The distinction between the different types of norms is not part of the article. The examples in that section justify my statement that the extracted data is semi-structured. The example concerned with a certificate, allows the system extracts it as an active role in the rule. This is strange, since I would expect a certificate to be extracted as the active role, the pronoun refers to. This is a serious limitation of the approach.And it describes the following meta-norms:
- legal effect (e.g. an event x leads to an event y “automatically”),
- scope (e.g. x can do y if/despite x is z),
- exception (e.g. x can do y if z or x can do y, x cannot do y if z),
- hierarchy of norms (e.g. rules concerning x are subject to regulations in y),
- rationale (e.g. the purpose of x is y).
The article is concluded with the evaluation of the approach. What is important: the number of converted (annotated) rules is pretty small. There are 224 sentences taken from Directive 95/46/EC and 267 sentences (the number is not reported directly in the article) from the Directive 98/5/EC. The first directive was used to create the norms, so the results are overly optimistic. Yet, it shows the limitation of the method, since it is impeded by the performance of the SRL parser. Depending on the type of argument, the results (lenient F1) range between 34 and 100%. Yet there are only three types of arguments with support > 10. Obligation has 76%, Power has 85% (77% for strict evaluation) and Legal effect has 34%.
The second directive (“the test set”) has much lower figures. Yet it is not described how the evaluation was performed – whether the directive was annotated first and the results were checked against the gold standard or the results were evaluated afterwards (in which case the results are invalid). Nevertheless, the values are in the range 0-100% (there’s no aggregate result). The support is not reported, so it is impossible to filter the type of the argument by support. The macro-average lenient F1 is 53.3%.

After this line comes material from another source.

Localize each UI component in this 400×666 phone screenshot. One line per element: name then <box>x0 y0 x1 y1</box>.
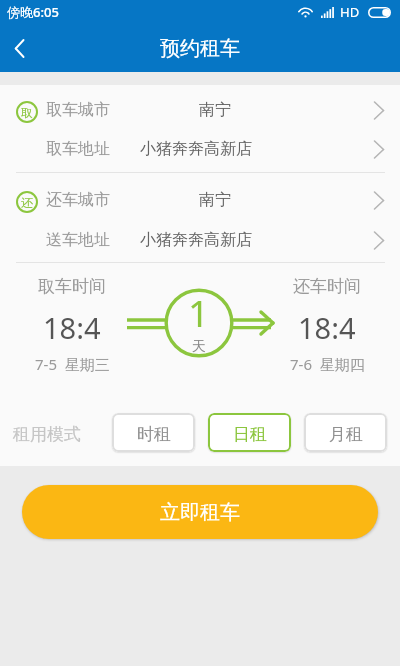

Personal opinion: the article is important, since it identifies the different types of definitions and norms that appear in the legislation. The approach is lightweight, in the sense that the norms are not re-structured into fully formal representation, the arguments might be long pieces of text, which has to be further interpreted. Yet, as a result, sometimes the results are meaningless, like in the case of the pronoun, being the argument of a rule. The performance of the system is low, that it cannot be utilized in an automatic procedure. Even for manual curation, it would produce numerous false positives and false negatives. The system does not try to combine the outputs of the extraction in more meaningful representation, i.e. a concept that is extracted is not used as bias or restriction for an argument in the rules. For me, it is not known how the results should be further utilized in search, QA or legal modeling. I think that methods base on question answering based on DNNs would be able to achieve better results (that’s quite obvious), but they would be able to be applied without much annotation, since a general purpose QA dataset would be enough to achieve similar or even better results.